Let me give you some background:
I graduated high school in 2007. I graduated with my AA in developmental psychology in 2009. I will graduate with my BA in Elementary Education with my endorsement in Special Education in 2012.
School is the only thing I have known since I was 5 years old.
Add this to the fact that I was born an anxious soul that is hypersensitive and easily overwhelmed. School is the only place that mellows me out. School is the only place that has consistently made sense to me.
Lately, I've been feeling like I'm not taken seriously. Like my ideas hold no merit because I'm young and unexperienced.
I learned how to be funny to fit in to a world that constantly upsets me. I learned to make people laugh to hide the fact that inside, I am usually on edge.
It breaks my heart that for some reason, my classmates have been misintrepreting this for not being serious or ready to take on teaching.
It upsets me to no end that they feel it's okay to constantly poke fun at the fact that I'm the youngest, that I'm the most anxious, that I'm not like them.

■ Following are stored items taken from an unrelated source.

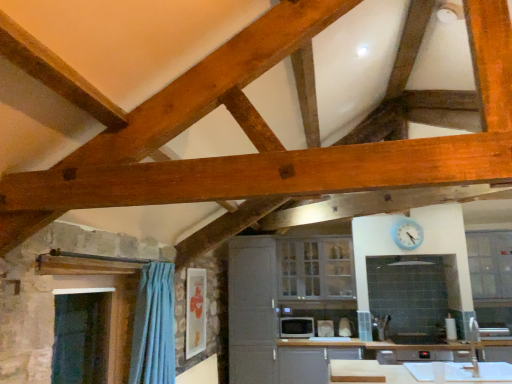 Question: In terms of width, does white glossy cabinet at center, the first cabinetry in the left-to-right sequence, look wider or thinner when compared to white glossy microwave at center, which ranks as the first appliance in right-to-left order?

Choices:
 (A) thin
 (B) wide

Answer: (B)

Question: From a real-world perspective, relative to white glossy microwave at center, which ranks as the first appliance in right-to-left order, is white glossy cabinet at center, acting as the 2th cabinetry starting from the right, vertically above or below?

Choices:
 (A) above
 (B) below

Answer: (A)

Question: Considering the real-world distances, which object is closest to the clear glass window at upper right?

Choices:
 (A) matte black microwave at center, the first appliance viewed from the left
 (B) white glossy cabinet at center, which is counted as the 2th cabinetry, starting from the left
 (C) blue plastic clock at upper center
 (D) white glossy microwave at center, which ranks as the first appliance in right-to-left order
 (E) transparent plastic window screen at left

Answer: (C)

Question: Estimate the real-world distances between objects in this image. Which object is closer to the matte black microwave at center, the first appliance viewed from the left?

Choices:
 (A) clear glass window at upper right
 (B) white glossy cabinet at center, acting as the 2th cabinetry starting from the right
 (C) white glossy cabinet at center, which is counted as the 2th cabinetry, starting from the left
 (D) blue plastic clock at upper center
 (E) transparent plastic window screen at left

Answer: (B) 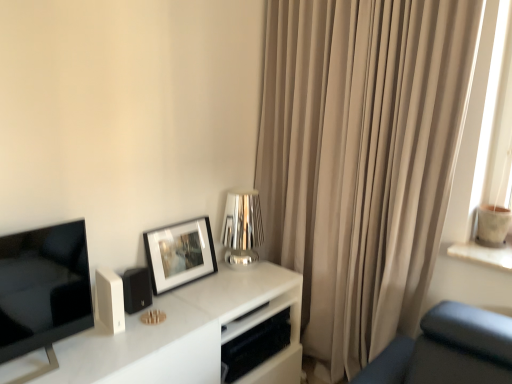 Locate an element on the screen. This screenshot has height=384, width=512. free space to the left of white plastic speaker at lower left is located at coordinates (80, 337).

I hate the fact that this environment that has been set up to be the most supportive and encouraging environment has now been turned to a place where I feel like I am constantly having to prove myself.
If I would have known that it's more socially acceptable and respected to be 40, taking life to serious and not just now starting my BA, I would have waited.
I thought I was doing the right thing, the only thing I've ever known how to do.